## Requirement
Omit any picture, and return the remaining data exactly as written.

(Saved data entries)
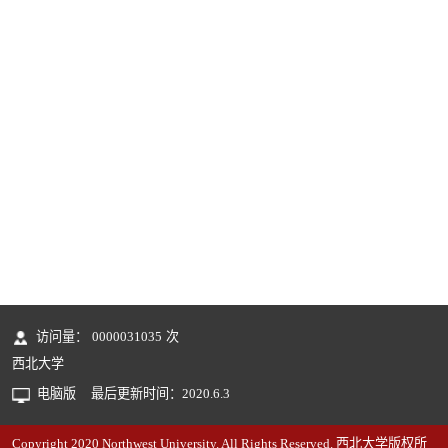
访问量：
0000031035
次
西北大学
电脑版
最后更新时间：
2020
.
6
.
3
Copyright 2020 Northwest University. All Rights Reserved. 西北大学版权所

## Exercise output
访问量：
0000031035
次
西北大学
电脑版
最后更新时间：
2020
.
6
.
3
Copyright 2020 Northwest University. All Rights Reserved. 西北大学版权所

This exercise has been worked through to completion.